I Maestri Invisibili – Undici Cormorani

I Maestri Invisibili - Undici Cormorani

Autoproduzione – 2014




Nicola Cattaneo: chitarra classica, chitarra acustica

Franco Cortellessa: chitarra acustica baritona, chitarra classica sette corde

Emanuele Parrini: violino





Il nome della formazione allude, ironicamente, alla condizione di tanti musicisti italiani ai nostri giorni: condannati, come l’uomo del celebre romanzo di Ralph Ellison, a esistere senza essere notati. Eppure i due chitarristi sono attivi da anni ed hanno alle spalle anche incisioni importanti come quella di qualche anno fa con Guido Mazzon. Anche il loro il loro ospite, pur agli onori della critica in questi ultimi anni, non ha certo la visibilità che meriterebbe. In altre parole l’Italia è ricca di tanti talenti che, per motivi vari, non riescono a farsi conoscere, a suonare in pubblico.
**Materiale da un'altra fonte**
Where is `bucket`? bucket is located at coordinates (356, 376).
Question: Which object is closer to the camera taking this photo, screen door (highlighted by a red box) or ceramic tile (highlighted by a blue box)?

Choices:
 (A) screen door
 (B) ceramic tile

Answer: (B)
L’ascolto di Undici Cormorani acuisce il rammarico per questo stato di cose. Il trio disegna, infatti, un paesaggio sonoro frastagliato e insolito, ricco di echi e rimandi ma disegnato con dei tratti originali e liberi.


Il racconto del disco vede l’alternanza di brani improvvisati collettivamente dai tre e di composizioni originali di Cattaneo e Cortellessa. Si parte dalla ribollente Scrum, nella quale Parrini trascina i partner in una specie di sabba divertito per arrivare al finale Primi caldi, scritto da Cortellessa, un brano pieno di sonorità slide e di quella sorta di malinconica pigrizia tipica del blues delle origini.
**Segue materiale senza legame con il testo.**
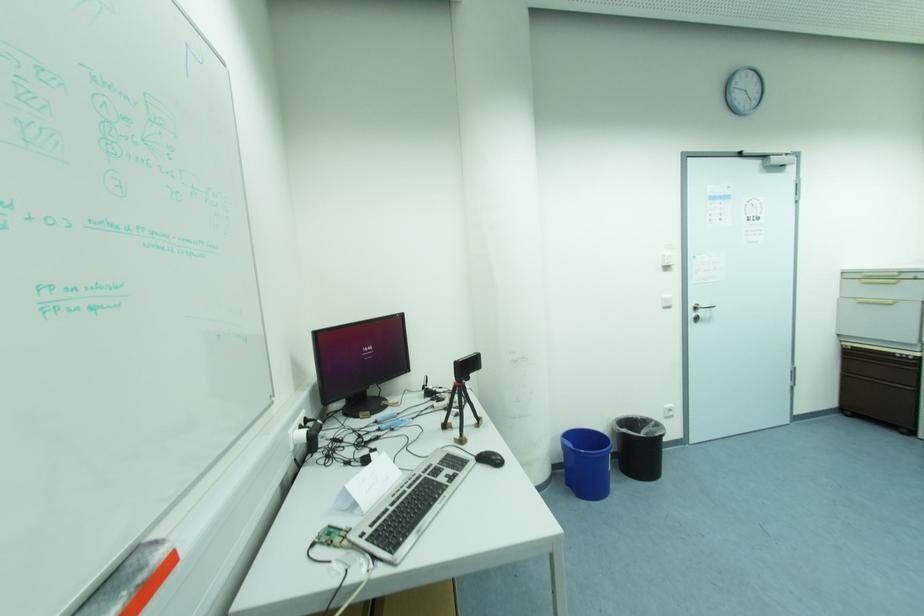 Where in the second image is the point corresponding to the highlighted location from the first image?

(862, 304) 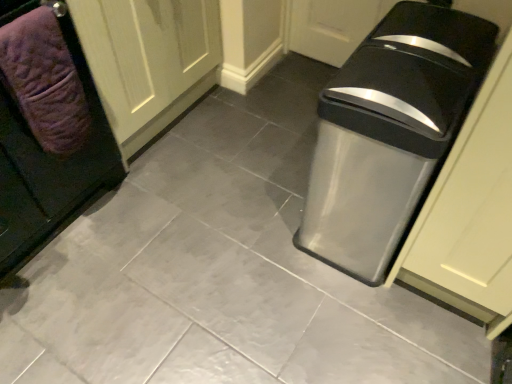 Find the location of a particular element. This screenshot has height=384, width=512. purple textured towel at left is located at coordinates (44, 81).

What is the approximate width of white wood door at upper left?

It is 61.65 centimeters.

In order to face metallic gray trash can at right, should I rotate leftwards or rightwards?

You should look right and rotate roughly 16.391 degrees.

Where is `purple quilted towel at left`? This screenshot has width=512, height=384. purple quilted towel at left is located at coordinates (47, 130).

Which is in front, metallic gray trash can at right or white wood door at upper left?

Positioned in front is metallic gray trash can at right.

Would you say metallic gray trash can at right is a long distance from white wood door at upper left?

No, there isn't a large distance between metallic gray trash can at right and white wood door at upper left.

Considering the relative sizes of metallic gray trash can at right and white wood door at upper left in the image provided, is metallic gray trash can at right shorter than white wood door at upper left?

Yes.

Which of these two, metallic gray trash can at right or white wood door at upper left, is thinner?

Thinner between the two is metallic gray trash can at right.

Is the surface of purple quilted towel at left in direct contact with purple textured towel at left?

Yes, purple quilted towel at left is with purple textured towel at left.

Does point (23, 57) come farther from viewer compared to point (82, 94)?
In mezzo undici tappe. Quella eponima è una meditazione su un breve e sognante, tema di Cortellessa. La successiva La quiete dopo parte da un’idea espressa dal violino dalla quale i tre approdano su lidi melodici inattesi. Blue Talk è un’incursione improvvisata e ironica nelle origini della musica afro-americana.
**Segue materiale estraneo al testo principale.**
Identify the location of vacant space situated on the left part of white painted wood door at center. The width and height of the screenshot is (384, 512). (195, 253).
L’age d’or, tema di Cattaneo, ha un andamento melodico impervio, che porta l’ascoltatore in un territorio contiguo a quello della musica contemporanea.


Un disco a più sfaccettature, dunque, in cui si possono rintracciare segni delle ricerche di artisti come Iva Bittova o Egberto Gismonti. Un disco imbevuto però anche, come detto, di spirito blues.


Il segreto della ricetta degli Invisibili è tuttavia quello di elaborare una cifra poetica del tutto autonoma e distinguibile in cui la sperimentazione e il gusto della melodia, l’arcaicità e la contemporaneità, il popolare e il colto, convivono senza particolari problemi e senza cerebralismi. Il risultato finale è una musica fresca, talora anche ironica; impegnativa ma anche molto piacevole e intrisa di passionalità ma anche di una certa souplesse; una musica lunare (soprattutto nella particolarissima sonorità del violino) ma anche calda.


Una combinazione sonora e poetica certo non facile da trovare.